** TASK INPUTS follows **
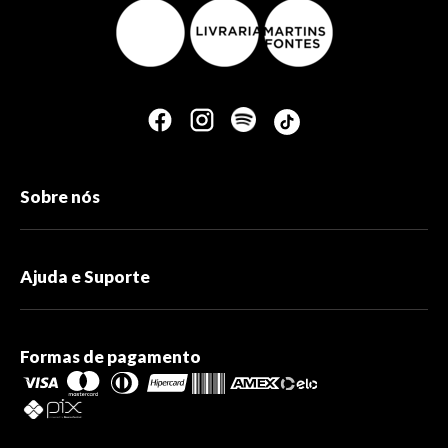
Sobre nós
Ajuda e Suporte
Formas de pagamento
** End of TASK INPUTS **
** TASK INPUTS follows **
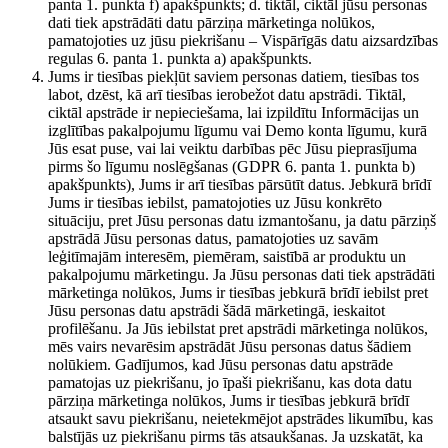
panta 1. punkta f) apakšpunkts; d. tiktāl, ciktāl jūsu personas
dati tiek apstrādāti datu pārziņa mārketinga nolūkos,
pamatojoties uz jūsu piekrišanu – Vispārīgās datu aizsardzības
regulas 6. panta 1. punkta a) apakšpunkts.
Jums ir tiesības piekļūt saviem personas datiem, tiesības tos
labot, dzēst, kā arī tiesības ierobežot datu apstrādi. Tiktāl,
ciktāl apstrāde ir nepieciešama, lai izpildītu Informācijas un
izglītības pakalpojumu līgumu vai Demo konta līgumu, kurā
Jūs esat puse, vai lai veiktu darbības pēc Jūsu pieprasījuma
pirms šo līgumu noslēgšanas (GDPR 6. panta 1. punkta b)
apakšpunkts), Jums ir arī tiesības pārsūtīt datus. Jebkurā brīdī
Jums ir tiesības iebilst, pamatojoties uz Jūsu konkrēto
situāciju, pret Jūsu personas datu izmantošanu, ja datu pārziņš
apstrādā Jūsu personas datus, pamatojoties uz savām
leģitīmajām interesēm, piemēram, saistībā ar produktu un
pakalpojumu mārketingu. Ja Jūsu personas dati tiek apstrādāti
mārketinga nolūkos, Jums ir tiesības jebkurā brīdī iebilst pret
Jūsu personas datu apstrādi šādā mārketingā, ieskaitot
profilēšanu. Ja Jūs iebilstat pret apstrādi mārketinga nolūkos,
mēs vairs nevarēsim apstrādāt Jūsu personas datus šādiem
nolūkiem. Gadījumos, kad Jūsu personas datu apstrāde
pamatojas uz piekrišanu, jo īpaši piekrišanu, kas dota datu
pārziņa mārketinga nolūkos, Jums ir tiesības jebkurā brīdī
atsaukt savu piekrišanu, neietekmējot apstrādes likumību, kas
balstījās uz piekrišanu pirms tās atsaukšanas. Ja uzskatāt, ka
** End of TASK INPUTS **
** TASK INPUTS follows **
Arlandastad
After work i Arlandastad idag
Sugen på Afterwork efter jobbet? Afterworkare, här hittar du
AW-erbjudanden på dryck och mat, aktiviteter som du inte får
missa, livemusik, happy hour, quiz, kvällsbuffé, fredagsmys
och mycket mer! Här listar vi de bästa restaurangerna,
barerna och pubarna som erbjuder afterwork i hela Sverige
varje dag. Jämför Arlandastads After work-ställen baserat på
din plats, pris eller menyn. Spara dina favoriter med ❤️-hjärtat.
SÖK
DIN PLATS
** End of TASK INPUTS **
> **WHAT TO DO**: Pull out every line in the data above that has the word "punkta".

> **ANSWER AREA**:
panta 1. punkta f) apakšpunkts; d. tiktāl, ciktāl jūsu personas
regulas 6. panta 1. punkta a) apakšpunkts.
pirms šo līgumu noslēgšanas (GDPR 6. panta 1. punkta b)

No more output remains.